_Exercise requirements:_ Although the entries contain pictures, return everything else in them verbatim and omit the pictures.

_Excerpted records:_
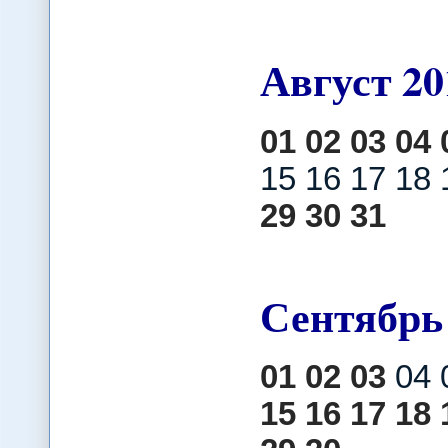
Август
20
01
02
03
04
15 16 17 18
29
30
31
Сентябрь
01
02
03
04 
15
16
17
18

_Your response:_
Август
20
01
02
03
04
15 16 17 18
29
30
31
Сентябрь
01
02
03
04 
15
16
17
18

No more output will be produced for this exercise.